Have you ever noted that those who are not redeemed do not sing praises to God at all? What is the popular music of today? Country/Western Blues, isn’t it? I met a man at a luncheon, and he said he was going that evening to the nightclub. I asked him why was he going.

“Well,” he said, “I’m just going to have a good time.”

I said, “I’ve never been in a nightclub. What do they do?”

“Well, they sing the blues.” I became a little more inquisitive and asked what specifically?

“Well, the entertainer’s going to sing about having lost her man and she’s crying about it.”

And I said, “You mean to tell me that is having a good time?” I don’t know about you, but I personally don’t care about listening to some man or some woman singing about the fact they lost somebody. To me that’s not joyful at all. That’s the blues. But that seems to be the best the world can do today. And that’s exactly what they sing.

You may remember that when the people of Israel were yonder at the Red Sea they murmured against Moses. They had groaned down in the land of Egypt. And when they were freed from bondage and came to the Red Sea they wanted to turn back. These people, not yet redeemed by crossing the Red Sea in power, wanted to turn back to the brickyards of Egypt! What happened? Moses, following God’s instructions, went down and smote the Red Sea. They were redeemed by power. And when they had crossed over, for the first time you read, “They sang the song of Moses.” Redeemed people were able to sing, really sing, for the first time. And wherever the gospel has gone it has caused man to quit singing in a minor key and sing in a joyful major key, my beloved. It’s the gospel that has brought that about.

Do you know there’s nothing that will take away the song of a saved person except this matter of sin in your life? Do you remember the people of Israel down in the land of Babylon? They had been noted for their singing. In fact, they had made a great reputation as singers. And if you want to look at something interesting, look at the number of famous musicians in this world who have been Jews. That’s no accident. These people were great musicians. David, called the sweet psalmist of Israel, gave us most of the Psalms, Israel’s hymnbook. My, how the Jews could sing!

Tradition says that probably a half million to a million people gathered in the Temple area at the time of the Feasts. And the people of Israel would sing these psalms accompanied by orchestral music. Can you imagine what that would have been like? It was so impressive that its reputation spread throughout the world to such an extent that all heard about it. Even the Queen of Sheba came “from the ends of the earth” because of the reputation that had been made at that Temple. And one of the main attractions was the music that was there.

However, there came a day when the people of Israel had sinned away their days of grace, and God let them go into captivity and they were transported to Babylon.
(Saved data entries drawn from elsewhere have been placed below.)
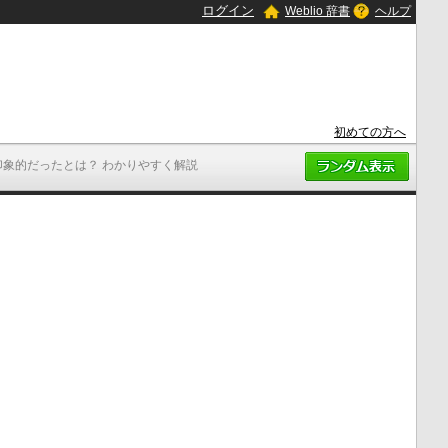
ログイン
Weblio 辞書
ヘルプ
初めての方へ
印象的だったとは？ わかりやすく解説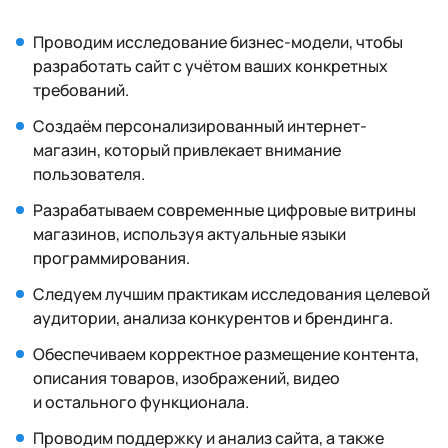
Проводим исследование бизнес-модели, чтобы
разработать сайт с учётом ваших конкретных
требований.
Создаём персонализированный интернет-
магазин, который привлекает внимание
пользователя.
Разрабатываем современные цифровые витрины
магазинов, используя актуальные языки
программирования.
Следуем лучшим практикам исследования целевой
аудитории, анализа конкурентов и брендинга.
Обеспечиваем корректное размещение контента,
описания товаров, изображений, видео
и остального функционала.
Проводим поддержку и анализ сайта, а также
Even Babylon had heard about them, and the sightseeing bus company ran a tour out to where they were by the canals. The tourists went out and looked at these Jews, there now as disconsolate slaves, and they said to them, “Sing us one of the songs of Zion. We’ve been hearing about your music, we’d like you to sing for us.” Do you know what the Jews said? With a note of sadness they said, “We hung our harps upon the willows. How shall we sing the Lord’s song in a foreign land?” They had lost their song because of the sin in their lives. And there’s nothing today that will take the song out of the heart like sin.
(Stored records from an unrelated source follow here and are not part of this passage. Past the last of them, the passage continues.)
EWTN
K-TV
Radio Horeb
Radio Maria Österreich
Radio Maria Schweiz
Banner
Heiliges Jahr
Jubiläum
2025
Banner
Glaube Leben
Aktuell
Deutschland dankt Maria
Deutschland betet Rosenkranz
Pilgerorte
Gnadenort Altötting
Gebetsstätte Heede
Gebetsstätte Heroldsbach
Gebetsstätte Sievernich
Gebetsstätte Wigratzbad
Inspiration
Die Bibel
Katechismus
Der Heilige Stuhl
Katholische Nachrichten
Now maybe you’re like I am today — you can’t sing. I mean your voice is fair but you’re not a candidate for the choir. I never listen to singers but what I don’t really envy them. If I could sing, I’d give up preaching and sing. I think that may be one reason the Lord never let me have a beautiful voice. But, oh, how I’d love to sing! The late Dr. Trowbridge used to be music director at the church I served in Los Angeles. He was also our music director out at Pasadena when I was pastor there. He made a statement one night that I challenged. He said, “I’ve never met a person in my life who couldn’t be taught to sing.” He said, “Anybody can learn to sing.” I stood right up and said, “I accept your challenge.” And he said, “All right.” He was meeting every Thursday afternoon with those people who said they could not sing. I met with him three times. He’d go to the piano and he’d play a note and say, “Now, you sing it.” I never could hit the note. He said that I never did get it. After the third lesson, he said to me, “Well, I’m going to have to qualify my statement. I think everybody can learn to sing except one, and there’s one fellow who cannot learn to sing.” Although I cannot sing, I want to say to you at this Christmastime, I’m glad David put it as he did: “Make a joyful noise unto the Lord.”

Now my wife and daughter won’t even let me sing in the car or at home in the shower. They come in and want to know if there’s something wrong with me. But the thing I do when I’m by myself in the car is sing for my own amazement.

But as we come to this Christmas season it’s good to hear all this beautiful music about the birth of the Lord Jesus. And the important question is, do you have a song in your heart?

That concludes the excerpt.